Metadiario – 36 – Terza Pala di San Lucano (AG 1972-001)
Messi definitivamente da parte, almeno per quest’inverno, i programmi per l’invernale alla Cresta Integrale di Peutérey, posso con tranquillità dedicarmi al mio lavoro con la Lange, in effetti assai impegnativo.
Il 30 gennaio 1972 salgo con Piero Ravà la via Comici al Nibbio, tanto per sgrezzare un poco la forma, di certo non eccellente dopo le feste di Natale e Capodanno. Che non sia troppo teso verso un obiettivo in particolare lo si vede anche dal fatto che il 5 febbraio faccio un tentativo di salita alla via dei Ragni sulla Corna di Medale e mi dimentico perfino di annotare perché sono tornato indietro e con chi ho condiviso quell’esperienza…
Poi una giornata per me importante: il 13 febbraio 1972 vado con Piero Ravà e le rispettive mogli per la prima volta a Finale Ligure. Ho sentito parlare a lungo di quel posto e sono proprio curioso di vedere che aria ci tira.
Fino a che avevo abitato a Genova nessuno si era mai accorto di quelle bellissime scogliere d’entroterra, dalla pietra così singolare da essere chiamata pietra del Finale, di lavorazione tenera quanto esteticamente irripetibile: dalla via Aurelia erano sempre state invisibili, prima dell’inaugurazione dell’autostrada Savona-Ventimiglia.
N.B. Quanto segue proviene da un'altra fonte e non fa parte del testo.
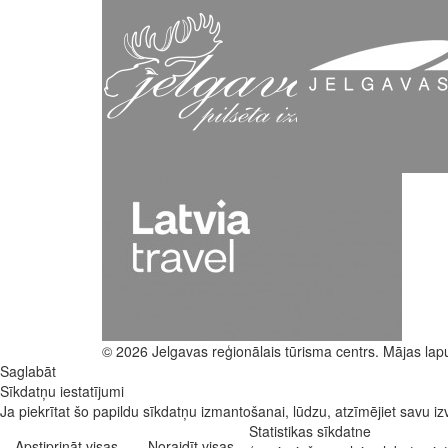
© 2026 Jelgavas reģionālais tūrisma centrs. Mājas lap
Saglabāt
Sīkdatņu iestatījumi
Ja piekrītat šo papildu sīkdatņu izmantošanai, lūdzu, atzīmējiet savu izv
Statistikas sīkdatne
Apstiprināt visas
Noraidīt visas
E anche se Alessandro Grillo mi aveva accennato, già nell’ottobre 1968, di aver scoperto quel nuovo eldorado di arrampicata, non avevo mai avuto né occasione di visitarlo né di desiderare di farlo.
Al colmo della stranezza, l’invito a fare finalmente una prima capatina mi venne non da genovesi, bensì dagli amici torinesi Gian Piero Motti e Gian Carlo Grassi… Fu una domenica serena, anche se molto nuvolosa e un po’ fredda. Al mattino, salutando gli altri alla base di Monte Cucco, dove presto avrebbero creato la discarica comunale, ero del tutto inconsapevole che, a partire da qualche anno dopo, Finale sarebbe diventata la meta di parecchie centinaia dei miei weekend (e non solo).
Sotto a Monte Cucco incontriamo anche gli amici Motti, Grassi, Flavio Leoni ed altri. Ci dividiamo le ancora poche (in questi anni) vie a disposizione: con Piero, Gian Carlo e Flavio prima salgo la via del Corpus Domini, poi la via del Tetto.
Scalare a Finale Ligure comporta quel genere di relazioni e abitudini che in seguito caratterizzeranno i centri di arrampicata sportiva. Lazzi e frizzi tra una via e l’altra, bevute a fine pomeriggio, cene con gli amici in uno dei tanti ristorantini a disposizione. L’arrampicata è ancora protetta con i vecchi chiodi e con bei cordoni alle clessidre: siamo ancora distanti anni luce dalla protezione con infissi definitivi. L’amicizia con i torinesi, già ampiamente rodata l’autunno precedente sulle Tenailles de Mont Brison e sulla Tête Noire, si ravviva: ed è così che il 19 marzo, ancora con Piero, vado in quel di Pinerolo alla Rocca Sbarua. E’ una splendida giornata autunnale: con Vareno Boreatti, Gian Piero Motti, Ugo Manera ed Ennio Cristiano saliamo la via dei Torinesi. Appena scesi, risalgo con Boreatti, Motti e Ravà la via Gervasutti, superata nella parte alta con la variante del Tetto. E’ lì che riesco a fotografare Gian Piero confrontando l’orizzontalità del tetto con quella dell’orizzonte. Una foto che un giorno riuscirò anche a vendere per la pubblicità di un amaro. Con gli stessi compagni salgo anche la via Bianciotto. La serata si conclude con massima allegria e tanto dolcetto in una piola di Talucco.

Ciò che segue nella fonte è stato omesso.